:: PROVIDED ENTRIES
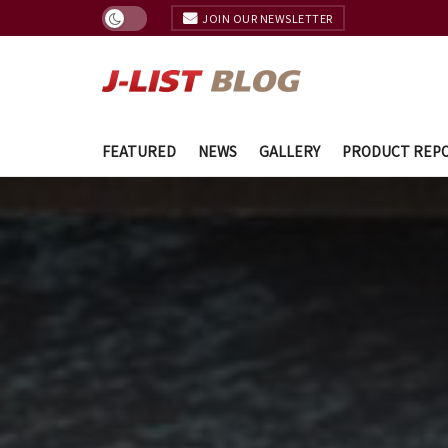
JOIN OUR NEWSLETTER
FEATURED
NEWS
GALLERY
PRODUCT REP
::::
> TASK INSTRUCTIONS
Each line above is to be repeated exactly as written; no picture is carried over.

> WRITTEN RESPONSE
JOIN OUR NEWSLETTER
FEATURED
NEWS
GALLERY
PRODUCT REP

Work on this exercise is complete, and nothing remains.